Numerous police officers and a firearms expert testified that Weekley could not have accidentally discharged his weapon, but he walked after Judge Cynthia Gray-Hathaway declared two mistrials. Aiyana’s father is still in prison for the killing of Je’Rean Blake two days earlier. His conviction was based primarily on the testimony of two jail-house snitches.

Littleton’s family and DCPAT have called for the release of the names of the officers involved in Littleton’s killing last July 20, unedited versions of DPD bodycam videos of the event, and other information. Worthy released neither the names of 10 officers seen on the videos or of witnesses, nor complete statements by them. Likewise, DPD has not released to date the names of three other men killed by DPD in the two weeks after Littleton’s death. Legal experts say this violates the constitutional rights of victims and families, as well as the public, which funds law enforcement agencies at all levels.

Photo from WCPO power point  shows Hakim Littleton crouching to his left, where Gang Squad cops hid behind bushes ready to fire, not visible from the street. 

With no direct evidence other than blurry video screenshots, Worthy claimed Littleton kept firing his gun after he was shot several times and fell to the ground, where he was straddled by one of the officers.
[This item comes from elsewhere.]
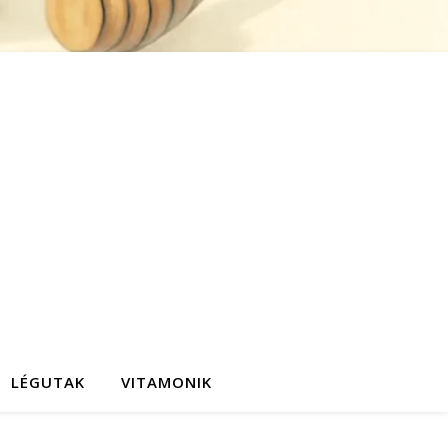
LÉGUTAK
VITAMONIK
The DCPAT earlier published a video analysis of the police bodycam videos provided by Craig after Littleton’s death, which centered on the claim that police kicked away his gun before he was shot in the head at close range. The new screenshots show a vague mark next to Littleton’s hand that might or might not have been a gun, or might or might not have been doctored, just before an officer shot him in the head at point-blank range.

In addition to the Facebook video of the press conference, the WCPO provided a power point presentation. Among other exhibits, it includes a photo (left) selected from police bodycam videos. It allegedly shows Littleton pulling out his gun, but it also shows him bending to his left and observing other well-armed cops hidden behind the bushes, not seen in views from the street. See http://voiceofdetroit.net/wp-content/uploads/WCPO-Hakim-Littleton-Presentation2-PDF.pdf

Littleton’s family has said all along he drew his gun in self-defense, fearing for his life, as millions of other people of color and poor people have feared for their lives over hundreds of years.

Worthy claimed to have no ready knowledge regarding why a large heavily-armed squad of police, many with “Gang Intel” T-shirts, were present at the scene to arrest Darnell Wayne Sylvester, 20, shown in the video on the ground in a white T-shirt. DPD Chief Craig had claimed police were canvassing neighborhoods related to the shooting, allegedly gang-related, of several people at a neighborhood block party two weeks previously. Littleton’s girl friend told WWJ-Radio in the broadcast above that he was with her and was not in the location of the block party.

North Dakota U.S. Federal District Court

Sylvester was detained by police on on a federal arrest warrant issued in the District of North Dakota by the Bismarck Police Department, according to federal and state court records.

The Bismarck PD claimed he had been charged federally with conspiracy to distribute drugs, but their records show he was released from North Dakota on a $500 bond for the charge of “giving false info to police.” He had a hearing in federal court in Detroit after his arrest July 10, 2020, and was released from there on a $5,000 “unsecured” bond with the understanding that he would return to North Dakota for further proceedings. One hearing scheduled there was postponed, and no further information has been available from court records.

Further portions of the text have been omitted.